From up close the hypnotist had a sweet, nostalgic smell, like black cherry tobacco. Daniel was tempted to lean forwards, he said, and inhale more deeply, but found he could not move.

‘Seven, six, five . . . ’

He was still aware of the Hungarian’s breathing but could no longer see any landscapes in his eyes. His pupils had turned into two round black hats floating on the surface of the bluest water.

‘Four, three, two . . . ’

Once Daniel had finished pronouncing numbers ten to one, he had no idea where he was sitting, whether he was sitting at all, nor where he’d lain his hands, knew not whether they were at his sides or in his lap, and he couldn’t feel his legs either, whether they were crossed or straight, whether he was still wearing shoes.

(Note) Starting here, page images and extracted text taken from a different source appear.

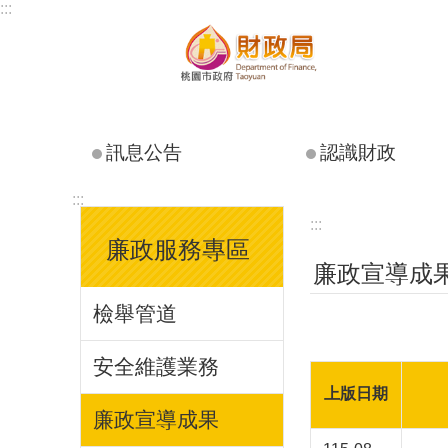
:::
跳到主要內容區塊
訊息公告
認識財政
:::
:::
廉政服務專區
廉政宣導成
檢舉管道
安全維護業務
上版日期
廉政宣導成果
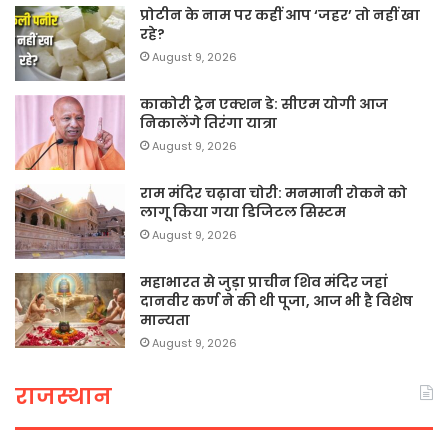
प्रोटीन के नाम पर कहीं आप ‘जहर’ तो नहीं खा
रहे?
August 9, 2026
काकोरी ट्रेन एक्शन डे: सीएम योगी आज
निकालेंगे तिरंगा यात्रा
August 9, 2026
राम मंदिर चढ़ावा चोरी: मनमानी रोकने को
लागू किया गया डिजिटल सिस्टम
August 9, 2026
महाभारत से जुड़ा प्राचीन शिव मंदिर जहां
दानवीर कर्ण ने की थी पूजा, आज भी है विशेष
मान्यता
August 9, 2026
राजस्थान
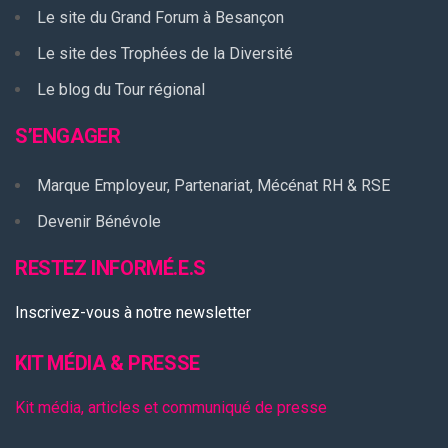
Le site du Grand Forum à Besançon
Le site des Trophées de la Diversité
Le blog du Tour régional
S’ENGAGER
Marque Employeur, Partenariat, Mécénat RH & RSE
Devenir Bénévole
RESTEZ INFORMÉ.E.S
Inscrivez-vous à notre newsletter
KIT MÉDIA & PRESSE
Kit média, articles et communiqué de presse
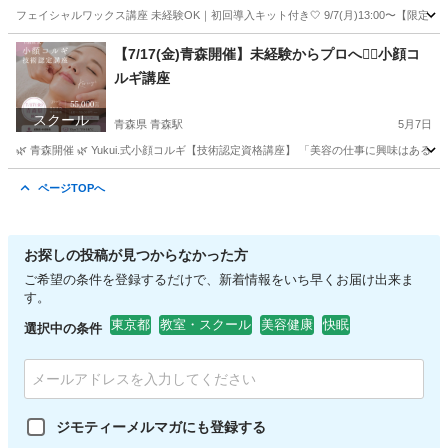
フェイシャルワックス講座 未経験OK｜初回導入キット付き🤍 9/7(月)13:00〜【限定２名】 ご
群馬
前橋市
高崎駅
スキンケア
フェイシャル
【7/17(金)青森開催】未経験からプロへ❤️‍🔥小顔コ
ルギ講座
スクール
青森県 青森駅
5月7日
🌿 青森開催 🌿 Yukui.式小顔コルギ【技術認定資格講座】 「美容の仕事に興味はある
青森
八戸市
青森駅
その他
コルギ
ページTOPへ
お探しの投稿が見つからなかった方
ご希望の条件を登録するだけで、新着情報をいち早くお届け出来ま
す。
東京都
教室・スクール
美容健康
快眠
選択中の条件
ジモティーメルマガにも登録する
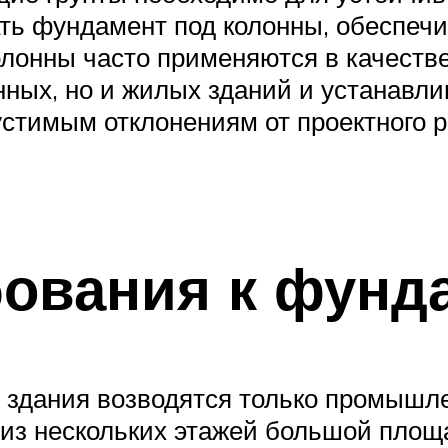
ать фундамент под колонны, обеспе
олонны часто применяются в качеств
ных, но и жилых зданий и устанавли
стимым отклонениям от проектного ра
ования к фунд
 здания возводятся только промышле
 из нескольких этажей большой пло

From somewhere deep and remote, like halfway through a mountain tunnel, he heard the voice of the hypnotist asking him to repeat,
Head does not control me
.

‘Head does not control me . . . ’

‘Head does not control me.’

‘Head does not control me . . . ’

After this, said Daniel, he couldn’t remember anything further. All he knew was that many minutes had passed and that he had travelled to a foreign land and returned.

A clapping of hands. The clanking of rings. Sounds from the street. The trance was over, his ache had vanished. His head could breathe again, the ship and the fortress had fallen away. After six leaden days, he had forgotten what it was like to be free of pain. And now, he was reminded.

‘Thank you, my friend, thank you,’ Daniel said, patting the Hungarian on the back.

The Hungarian raised a hand and said, ‘No problem.’

‘How much do I owe you?’

The man asked for £120, looking away as he said the amount, as if discomfited by monetary matters. Overflowing with gratitude, Daniel gave him an extra ten. The Hungarian beamed. They shook hands. Daniel put on his coat and started to walk towards the door. With the first step, and then the second, his left leg felt heavier and fell behind the right. He gave it a shake and continued, but again that leg fell behind. He tried putting the other foot first. But something wasn’t synchronised. His feet refused to walk in the way they had for the past thirty-four years. He looked over at the hypnotist.

‘No problem,’ the man said.

Daniel limped out of the room and started down the stairs, clutching the handrail. Even the surface of each stair felt wrong, as if the world had redrawn its geometry. Out on the street, it was the same. He checked the pavement and saw it was even. It was his left leg that did not want to cooperate. It kept falling behind. Again, he tried placing that foot down first, then bringing the other forward. But the moment he stopped trying to coordinate them, the limp returned.

After a few days, he went back to Marylebone.

The hypnotist shrugged and said, ‘Temporary. No problem.’

Over the next few weeks, Daniel sought out experts across London. They measured each foot and leg, tapped and weighed them, asked him to walk at different speeds, took X-rays and scans. Every doctor concluded the limp originated from his head. There was no asymmetry anywhere in his body, no trauma, tumour or inflammation.

Whatever the truth, the limp was there to stay. His headaches were gone but in the rewiring, Daniel said, something else had come undone. He had traded in the headache for the limp and, when it came down to it, life was more tolerable with the limp. After his visit to the Hungarian, and to this day, he has never suffered another headache. But every deficit of his, he told me, everything he hated in himself, would be spelled out in that gap between his feet.

He returned to the Hungarian many times. At first the man kept saying,
No problem
, and then one day he was gone. A week later an Austrian dentist hung a sign, changed the doormat, and set up shop in the space.